I have no doubt that the major concern of those idiots with me was the gender designator and their own senses that they 'couldn't tell' what they though should be obvious.

I'm grateful, though, that I am white. Given what they did say, I imagine that a woman of color would have had a much longer, harsher and demeaning wait to be ticketed and released or would have experienced jail-time as the result of a burnt-out headlamp and the cops fear of their own sexuality.

Monica, your original essay is absolutely right-on. That organizations that stand for the rights and well-beings of people-of-color should have damned-well been on this like bark on an oak tree.

Nichole Weberring

It is good to see so much passion for justice in the face of this horrifying incident. Those of us in Tennessee would welcome the statements of support from any number of organizations. In the rush to make statements, your organizations might want to find out what's in the works and how you can help. After all, we actually have GLBT political organizations right here--the Tennessee Transgender Political Coalition and the Tennessee Equality Project. TTPC has been working on this from the beginning and TEP's Shelby County Committee is actively engaging the Memphis City Council and the Police Department in this matter.

So any national organizations that want to help, we'd love to hear from you.

Chris Sanders
President, Tennessee Equality Project

I'm surprised there are people on this thread who saw a video of a white cop beating a black person and don't think that racism had something to do with it.

"I'm surprised there are people on this thread who saw a video of a white cop beating a black person and don't think that racism had something to do with it."

Yep, does seem a bit odd that that part got missed somehow, don't it?

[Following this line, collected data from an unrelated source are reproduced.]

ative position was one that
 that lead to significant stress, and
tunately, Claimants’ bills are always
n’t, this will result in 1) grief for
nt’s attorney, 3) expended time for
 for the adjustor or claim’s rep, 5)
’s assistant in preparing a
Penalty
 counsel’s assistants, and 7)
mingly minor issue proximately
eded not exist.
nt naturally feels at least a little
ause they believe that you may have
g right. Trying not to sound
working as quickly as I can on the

Rev. Irene Monroe | June 26, 2008 5:30 PM

Hello my sister-friend Monica!

I so enjoyed this post, but being computer challenged  and after having tried to log in I now am forced to communicate to you this way. And in so doing, I want to add my two cents

I am a great admirer of you and your activism for transpeople of African descent. When you held your conference I so wanted to attend but realized I would be an interloper in the same way whites are when we call for our folks to just convene and talk and lollygag about things that are matters of us.

I particularly enjoyed you calling our black organizations out to be accountable since we seem to not be able to budge black ministers in our community on the issue.

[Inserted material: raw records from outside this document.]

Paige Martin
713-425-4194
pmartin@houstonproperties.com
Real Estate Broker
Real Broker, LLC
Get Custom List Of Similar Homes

The particular issues transpeople of African descent face unfortunately are not only ignored in the larger white LGBTQ community but sadly so too in our African American LGBT community.

I feel that the entry point for full LGBTQ inclusion not only in our black and white queer communities but into mainstream society must begin with transpeople. Why? Because where transfolk enter so too does everyone else. And if folks on the margins can’t get with this idea as a social justice issue or moral imperative then they should at least embrace it from a strategically prudent game plan.